De ce point de vue ces controverses auront peut-être été utiles dans la mesure où les scientifiques et les industriels en tireront sans doute quelques enseignements et, notamment, celui d'apprendre à mieux tenir compte des réactions de la société face à leurs travaux.

En effet science et technique sont devenues des enjeux majeurs des sociétés contemporaines. En démocratie, la conscience de ceux-ci ne concerne plus seulement ses acteurs directs mais le corps social tout entier. Ceci est dû au fait que les avancées scientifiques deviennent proprement vertigineuses, notamment quand on considère ces possibilités croissantes de transférer à n'importe quel organisme vivant n'importe quel gène d'un autre organisme vivant.

J'ai peine à imaginer que la France, qui a été, dans tant de domaines, à l'avant garde de la recherche scientifique et technique, rejette ces technologies qui sont celles du futur.

Le panel de citoyens l'a bien compris lorsqu'il déclare :  " Chacun a pu se rendre compte à travers cette expérience qu'il était extrêmement difficile d'émettre des avis tranchés sur un sujet aussi important " et alors qu'une partie du panel pense que si certaines solutions ne sont pas résolues " il sera donc dans ce cas obligatoire d'instaurer un moratoire pour la mise en culture des plantes transgéniques  ", une autre partie estime que " dans la situation actuelle de l'agriculture, les O.G.M. pourraient représenter un atout, car ils peuvent permettre un développement agricole qui serait intégré au niveau local. ". Ceux-ci préconisent donc l'analyse au cas par cas en la replaçant " dans l'ensemble des décisions déjà accordées et en tenant " compte des expériences accumulées dans l'ensemble agro-alimentaire ".

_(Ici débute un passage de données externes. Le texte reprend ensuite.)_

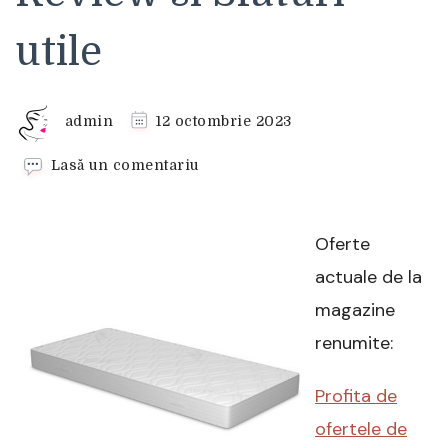
utile
admin
12 octombrie 2023
la
Lasă un comentariu
Saltea
Dormeo
Fresh
Oferte
Prima
II
actuale de la
80×200
magazine
–
Review
renumite:
si
Sfaturi
Profita de
utile
ofertele de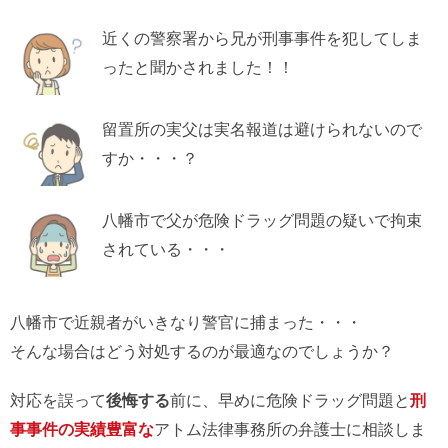
近くの警察署から兄が刑事事件を犯してしま
ったと聞かされました！！
留置所の実父は実名報道は避けられないので
すか・・・？
八幡市で父が危険ドラッグ問題の疑いで拘束
されている・・・
八幡市で近親者がいきなり警官に捕まった・・・
そんな場合はどう対処するのが最適なのでしょうか？
対応を誤って
後悔する
前に、早めに危険ドラッグ問題と
刑
事事件の実績豊富な
アトム法律事務所の弁護士に相談しま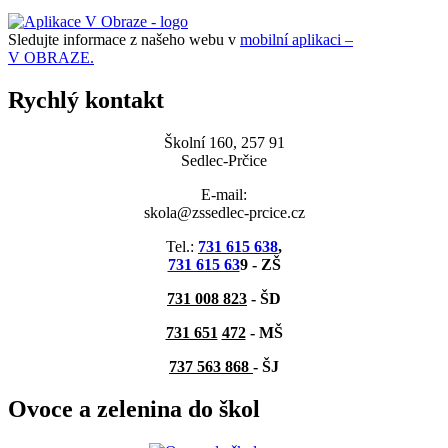
Sledujte informace z našeho webu v
mobilní aplikaci –
V OBRAZE.
Rychlý kontakt
Školní 160, 257 91
Sedlec-Prčice
E-mail:
skola@zssedlec-prcice.cz
Tel.:
731 615 638
,
731 615 63
9 - ZŠ
731 008 823
- ŠD
731 651
472
-
MŠ
737 563 868
- ŠJ
Ovoce a zelenina do škol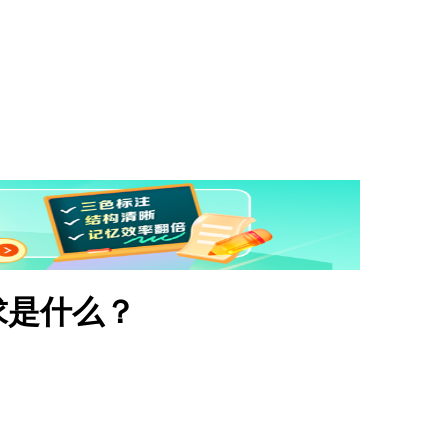
求是什么？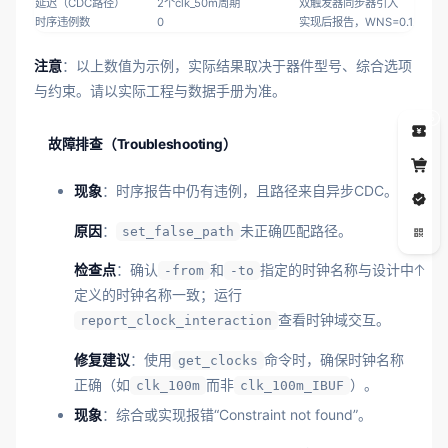
延迟（CDC路径）
2个clk_50m周期
双触发器同步器引入
时序违例数
0
实现后报告，WNS=0.123n
注意
：以上数值为示例，实际结果取决于器件型号、综合选项
与约束。请以实际工程与数据手册为准。
5
故障排查（Troubleshooting）
现象
：时序报告中仍有违例，且路径来自异步CDC。
原因
：
未正确匹配路径。
set_false_path
检查点
：确认
和
指定的时钟名称与设计中
-from
-to
定义的时钟名称一致；运行
查看时钟域交互。
report_clock_interaction
修复建议
：使用
命令时，确保时钟名称
get_clocks
正确（如
而非
）。
clk_100m
clk_100m_IBUF
现象
：综合或实现报错“Constraint not found”。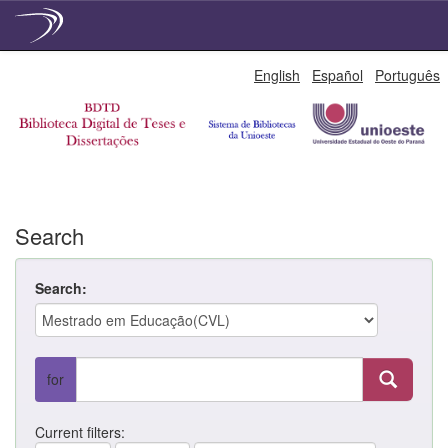
Skip
English
Español
Português
navigation
Search
Search:
for
Current filters: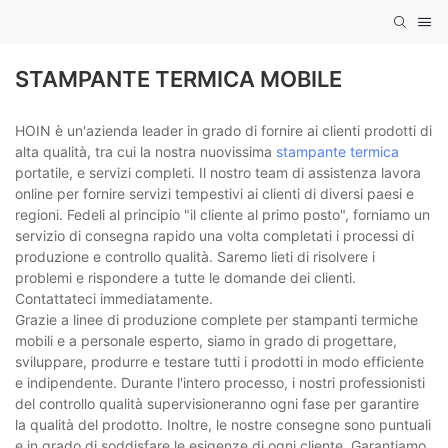
STAMPANTE TERMICA MOBILE
HOIN è un'azienda leader in grado di fornire ai clienti prodotti di
alta qualità, tra cui la nostra nuovissima
stampante termica
portatile, e servizi completi. Il nostro team di assistenza lavora
online per fornire servizi tempestivi ai clienti di diversi paesi e
regioni. Fedeli al principio "il cliente al primo posto", forniamo un
servizio di consegna rapido una volta completati i processi di
produzione e controllo qualità. Saremo lieti di risolvere i
problemi e rispondere a tutte le domande dei clienti.
Contattateci immediatamente.
Grazie a linee di produzione complete per stampanti termiche
mobili e a personale esperto, siamo in grado di progettare,
sviluppare, produrre e testare tutti i prodotti in modo efficiente
e indipendente. Durante l'intero processo, i nostri professionisti
del controllo qualità supervisioneranno ogni fase per garantire
la qualità del prodotto. Inoltre, le nostre consegne sono puntuali
e in grado di soddisfare le esigenze di ogni cliente. Garantiamo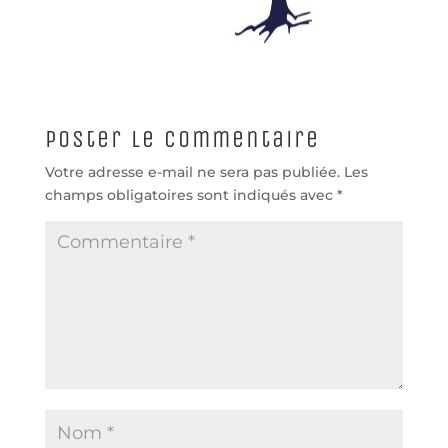
Poster le commentaire
Votre adresse e-mail ne sera pas publiée.
Les
champs obligatoires sont indiqués avec
*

Je souhaite aussi très vivement qu'après la Conférence de citoyens, la réflexion et le débat continuent dans le pays, à un niveau décentralisé, comme je l'ai proposé.

Il faudra aussi nécessairement déboucher sur des décisions. Car je m'alarme réellement quand je considère le retard que non seulement la France, mais aussi l'Europe, accumulent vis-à-vis des Etats-Unis. Ainsi les entreprises européennes n'emploient-elles qu'environ 30 000 personnes dans ce secteur alors que le chiffre correspondant pour les Etats-Unis est de l'ordre de 120 000.

S'il faut refuser l'obscurantisme, il faut aussi accepter les très légitimes demandes de sécurité de la part de nos concitoyens. C'est pour cette raison que j'ai spécialement abordé dans ce travail la question des éventuelles conséquences du développement et de la dissémination de ces plantes transgéniques pour la sécurité aussi bien sanitaire que pour l'environnement.

C'est aussi pour répondre à la demande d'information que j'estime très légitime que je préconise l'étiquetage des produits alimentaires issus de ces plantes tout en préconisant la fixation d'un seuil afin de tenir compte des problèmes de détection et de transports.

L'Europe possède un très important potentiel en matière de biotechnologies. Elle ne doit pas laisser passer la chance de le développer sous peine de prendre un retard qui deviendra vite complètement irrattrapable, sauf peut-être sur certaines niches. A cet égard, l'exemple de la micro-informatique devrait très fortement inciter à la réflexion sur les occasions perdues.

Pour avoir le soutien des citoyens européens, il faudra que soient mis en place :

- une législation transparente dans le domaine des produits des biotechnologies;

- un cadre juridique clair et accepté par tous concernant les conditions d'importations et d'étiquetage des produits génétiquement modifiés;

- un cadre juridique clair permettant de prendre des décisions rapides et efficaces dans toutes les questions relatives à la sécurité des produits.

Un certain nombre de recommandations faites à l'issue de ce travail peuvent s'intégrer dans ces domaines.

Puissent-elles favoriser la dissipation de la méfiance de nos concitoyens envers les plantes transgéniques qui s'inscrivent dans la continuité de l'oeuvre humaine de maîtrise de la nature ! C'est le destin de l'Homme de progresser sans cesse sur le chemin de la connaissance.